Exactly and only the lines from the one containing "YOGA BAŞLANGIÇ KURSLARI (360, 1067)" through the close of the entries below are to be set down.

========

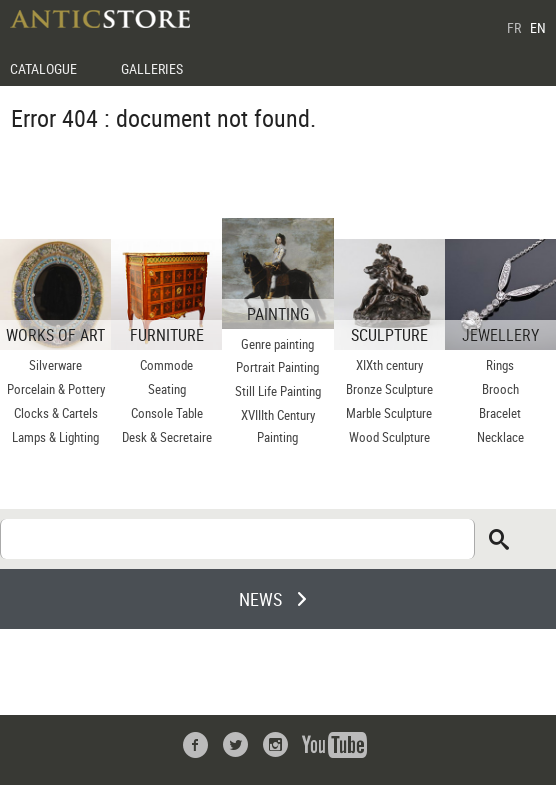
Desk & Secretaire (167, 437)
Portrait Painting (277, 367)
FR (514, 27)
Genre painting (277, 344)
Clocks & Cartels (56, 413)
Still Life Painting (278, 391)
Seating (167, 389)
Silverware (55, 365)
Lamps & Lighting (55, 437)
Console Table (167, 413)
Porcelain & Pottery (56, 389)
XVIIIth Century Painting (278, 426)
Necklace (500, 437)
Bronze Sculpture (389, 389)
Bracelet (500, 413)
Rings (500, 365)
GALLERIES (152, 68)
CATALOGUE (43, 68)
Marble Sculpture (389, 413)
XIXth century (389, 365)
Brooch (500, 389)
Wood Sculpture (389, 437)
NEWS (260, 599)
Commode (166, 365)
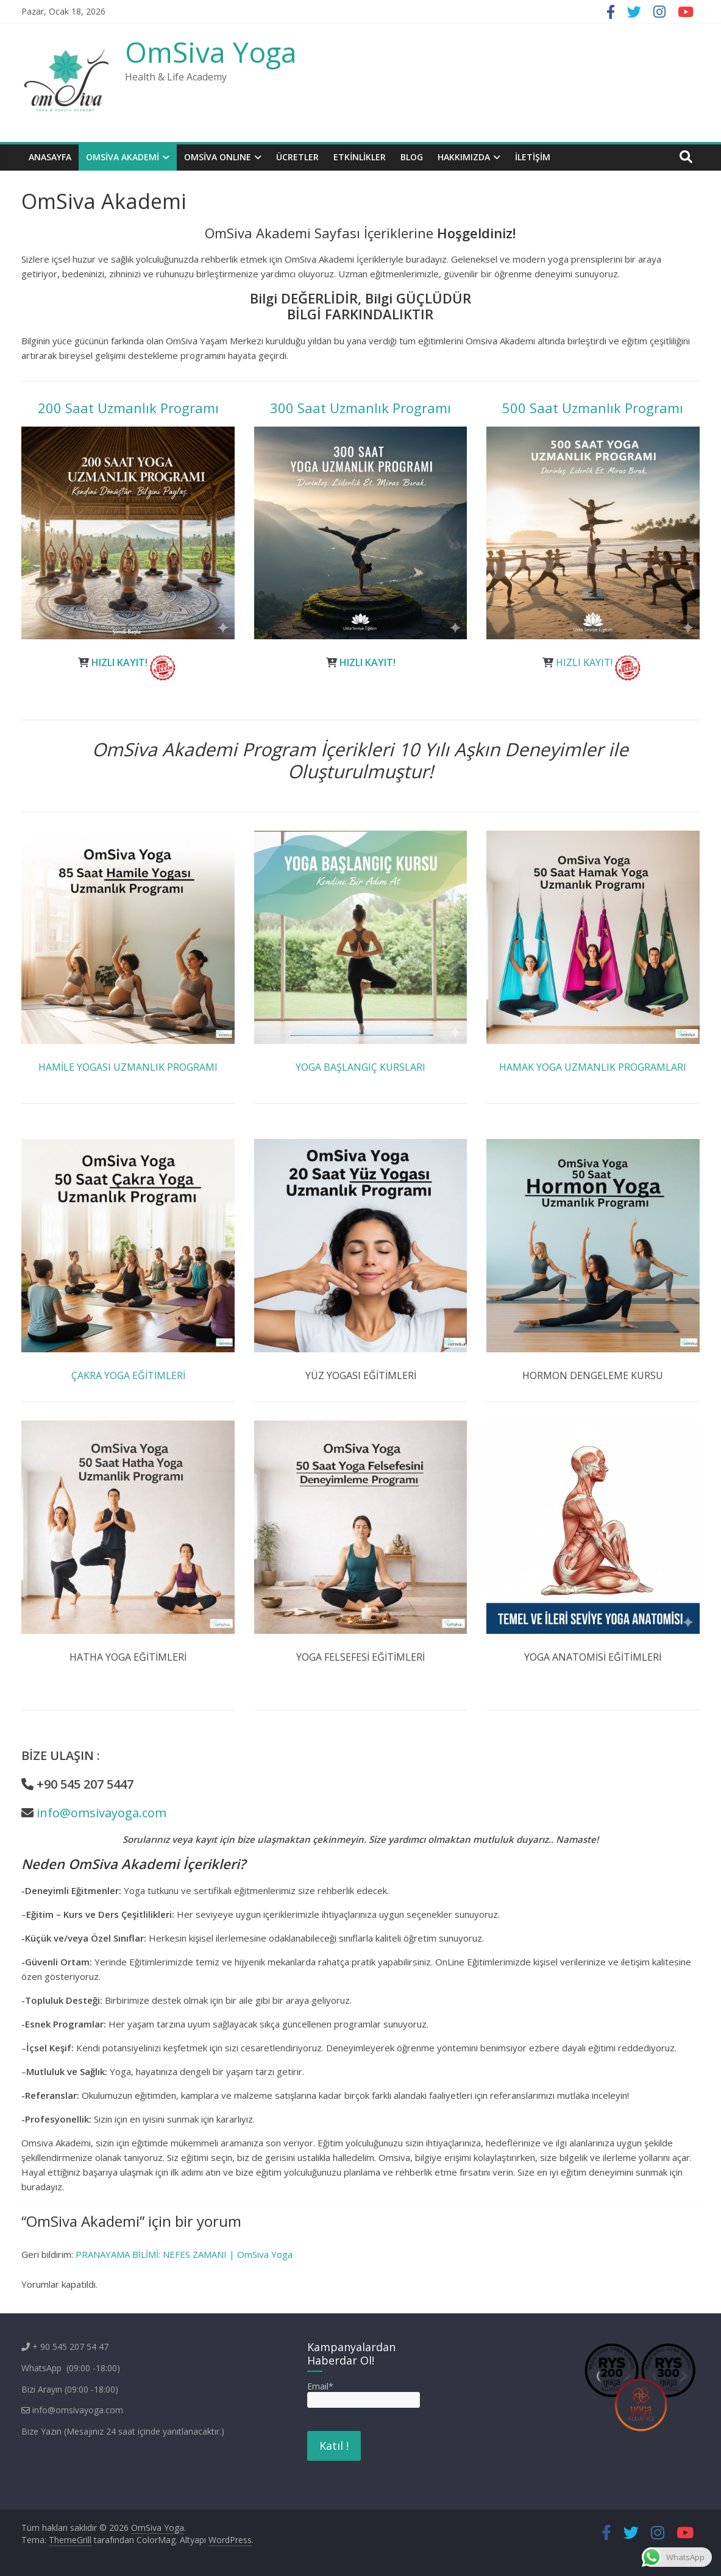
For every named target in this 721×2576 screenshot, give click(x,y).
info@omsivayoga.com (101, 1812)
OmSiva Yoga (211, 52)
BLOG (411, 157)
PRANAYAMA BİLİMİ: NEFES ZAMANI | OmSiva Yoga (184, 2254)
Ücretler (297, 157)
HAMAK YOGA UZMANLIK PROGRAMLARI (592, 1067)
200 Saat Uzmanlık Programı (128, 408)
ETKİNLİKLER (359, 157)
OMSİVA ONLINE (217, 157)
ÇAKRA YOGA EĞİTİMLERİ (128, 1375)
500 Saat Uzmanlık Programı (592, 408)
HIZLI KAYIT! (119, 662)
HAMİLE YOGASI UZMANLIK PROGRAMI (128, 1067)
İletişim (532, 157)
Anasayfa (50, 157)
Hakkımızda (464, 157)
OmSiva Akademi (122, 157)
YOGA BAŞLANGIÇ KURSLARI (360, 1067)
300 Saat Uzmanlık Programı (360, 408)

========

- **COMPLETED TASK**
YOGA BAŞLANGIÇ KURSLARI (360, 1067)
300 Saat Uzmanlık Programı (360, 408)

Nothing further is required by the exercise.